Coach Bill Courtney has to be pleased with what he has seen from his previously unproven squad. The Big Red are 3-4 with a couple of nice wins heading into the Finals layoff. (Photo Credit: syracuse.com)

“We’re building something here. We’re building it from scratch. All the pieces matter,” Lester Freamon proclaimed to Prez in HBO’s hit series, The Wire. “All the pieces matter,” a simple adage, rings true with what Head Coach Bill Courtney is trying to accomplish with his young team; a team that builds, day by day, game by game. The 13-day intermission between Cornell’s win over Lehigh and its matchup with Albany on Friday night comes at the perfect time. Courtney has a chance to slow down, take a step back and use what he has learned over the team’s first seven games to grow.

Every team in the league has a lengthy exam break this time of year so one might ask if it is that big of a deal for Cornell. Yes, it is. Every other Ivy League team had defined go-to guys and established roles to open the season. Through a third of the season, it’s been these guys filling up the box score: Zach Rosen for Penn, Ian Hummer for Princeton, Greg Mangano for Yale, to name a few. Their performances this year are what one would have expected to open the season. This means that their respective coaches are able to continue to implement their pre-season strategies due to the production of their star players, something the Cornell staff does not have the luxury of doing.

To begin the season, the word used to describe this Cornell team was “potential.” With potential comes inconsistency. It may be a sports cliché, but what you take from a game is just as important as the result. With this type of team, this early in the season, the proverb holds true. However, we are now getting beyond this point.

The data obtained from the first seven games of the season should allow the coaching staff to use the 13-day exam break to develop a strategy to put their players in the best position to succeed on the court. With a decent sample size now, the capabilities of this roster are more clear. We’ve had quite a few surprises along the way though. To start the season, who would have predicted:

  • Chris Wroblewski shooting 24% from the field
  • Shonn Miller averaging over 23 minutes a game and leading the team in rebounds
  • Josh Figini and Eitan Chemerinski combining for 36.6 minutes, 17.3 points, and 6.9 rebounds per game.

Now, we know this. Too often this season, Cornell has looked better in transition than they have in half-court sets. A break from intense film study and game preparation should allow Cornell to tweak its sets based on its current rotation. At this point in the season, the onus of improvement is just as much on the shoulders of the staff as it is on the players.

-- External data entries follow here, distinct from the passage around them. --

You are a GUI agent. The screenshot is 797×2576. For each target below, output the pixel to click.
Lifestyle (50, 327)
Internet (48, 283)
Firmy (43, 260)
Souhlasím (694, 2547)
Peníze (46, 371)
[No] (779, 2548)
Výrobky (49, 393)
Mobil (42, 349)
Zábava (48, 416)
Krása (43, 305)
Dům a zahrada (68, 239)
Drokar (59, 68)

Already, Cornell has two top notch victories that it can hang its hat on: home victories over Boston University and Lehigh. However, the schedule gets no easier: three upcoming BCS road games against Illinois, Penn State, and Maryland, propelling them into the grueling Ivy League season. Whether it’s Lester Freamon and the rest of the Major Crimes unit tracking Avon Barksdale or Bill Courtney and his troop chasing an Ivy League title, it’s all done the same way, “day by day, piece by piece.” Cornell has had the perfect opportunity to put those pieces together. Time will tell if they made the most of it.